3. Paul's Epistle to the New Confederacy (Pt.3) Splash Only
- Hardly a Saint, Paul
- Mar 25, 2020
- 3 min read
The Oldsmobile Toronado is parked on the road that runs the ridge spine of the low, earthen dam. The car’s golden color drains away in the desiccating blue of mercury vapor lights. The fixture’s loud buzzing is harmonized, absorbed into the vibrating cloud of insects crying “I’m here!” into the hopeful darkness. The air smells of old water and hay as I inhale another pipe hit. My cousin and his friend throw rocks into the reservoir. The Toronado is big car. I believe it is a 1970. It looks good for a seven-year old car. What is remarkable about the vehicle is that it’s front-wheel drive, an engineering marvel for the era. I like cars. I always have. Sitting in the back seat on the way to the reservoir, I pleasantly slide back and forth as my cousin whips the seventeen foot eight inch machine through cornfields cut with dark, gravel roads. The engine is a 455 cubic inch monster roaring with four hundred horsepower. My cousin drag races the car because it’s fast and people like to see the front wheels light up. My cousin’s friend rides shotgun. They are both stylishly attired in form-hugging, Friday-night-wear: puka shells chain muscular necks, leather bands hang on wrists at the end of ropy, veiny forearms. I am in loose, holey denim and tie-dye; my arms have no ropes, no visible veins. He and my cousin have grown up together. They’ve been on the same baseball and football teams for as long as their memories recall. We are all recent high school graduates. I am on ‘vacation’ with my parents. It is the last road trip I ever do with mom and dad. My cousin has informed his friend that I’m from Chicago. My long hair and pipe inform him of other things. On the way out of town we have stopped to buy a case of Lone Star beer. The front seat slurps canned beer. The back seat sucks cheap weed. Wiping his mouth with his hand, the friend turns to face me.
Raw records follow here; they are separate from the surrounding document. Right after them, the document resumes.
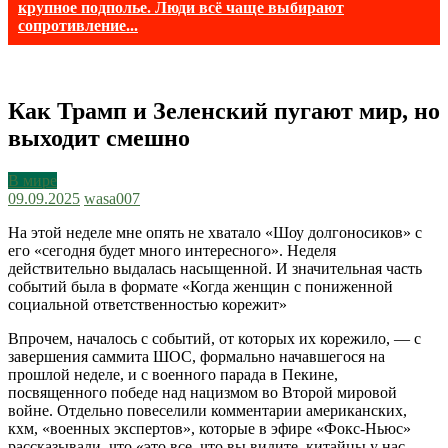
крупное подполье. Люди всё чаще выбирают
сопротивление...
Как Трамп и Зеленский пугают мир, но
выходит смешно
В мире
09.09.2025
wasa007
На этой неделе мне опять не хватало «Шоу долгоносиков» с
его «сегодня будет много интересного». Неделя
действительно выдалась насыщенной. И значительная часть
событий была в формате «Когда женщин с пониженной
социальной ответственностью корежит»
Впрочем, началось с событий, от которых их корежило, — с
завершения саммита ШОС, формально начавшегося на
прошлой неделе, и с военного парада в Пекине,
посвященного победе над нацизмом во Второй мировой
войне. Отдельно повеселили комментарии американских,
кхм, «военных экспертов», которые в эфире «Фокс-Ньюс»
рассказывали, что «это все, что вы видите, китайцы у нас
“I hear you have a lot of black people in Chicago.”
“Yes we do. But where we live [a southern suburb] is still mostly white. My high school was about a third black.”
“So you call them black too?”
“Yes, I guess.”
“So you don’t say ‘African American?’ Isn’t that what they want to be called now?”
“If they want to be called African American, that’s OK with me.”
My cousin has been quiet through this exchange. His beer is snugged into his crotch. He reaches down, pulls a long, noisy drink from the can, belches and returns the beer to his lap. He’s smiling.
“We don’t call them black, or African American, or negro, or anything like that.”
I don’t say anything.
“We call them niggers.”
I don’t say anything.
“But not to their faces.”
Laughter.
I don’t say anything.
My cousin gives his friend a look. The friend turns to face the windshield. My cousin turns the radio on. Rock music fills the silent, smoky car.
Splashes in the black, still water. Ripples waste their remnant energy at gravel’s edge. My cousin and his friend are getting in shape for baseball season. They take ball-sized rocks, and arc them into the darkness. I’m invited to join, and I do, but despite the fact that I’m six foot, one-eighty-five, I have a terrible throwing arm, and, after a few embarrassing kerplunks, leave the sending of rocks to my companions. The goal is to throw beyond the reach of the industrial light fading out into the black. If you can see the splash, it is an inferior throw. Only ripples are allowed. I never even came close. The others, however, heave igneous grapefruit deep into the black. This Texas night is warm and humid and my cousin and his friend start to shine. The case of beer is ritualistically returned to the reservoir. I don’t know what the water stretching out before me is intended for: Agriculture? Power? Consumption? It’s current use is sewer and target.
I don’t remember how long we stayed there. I don’t remember where we went afterwards. I do remember what my cousin’s friend’s face looked like.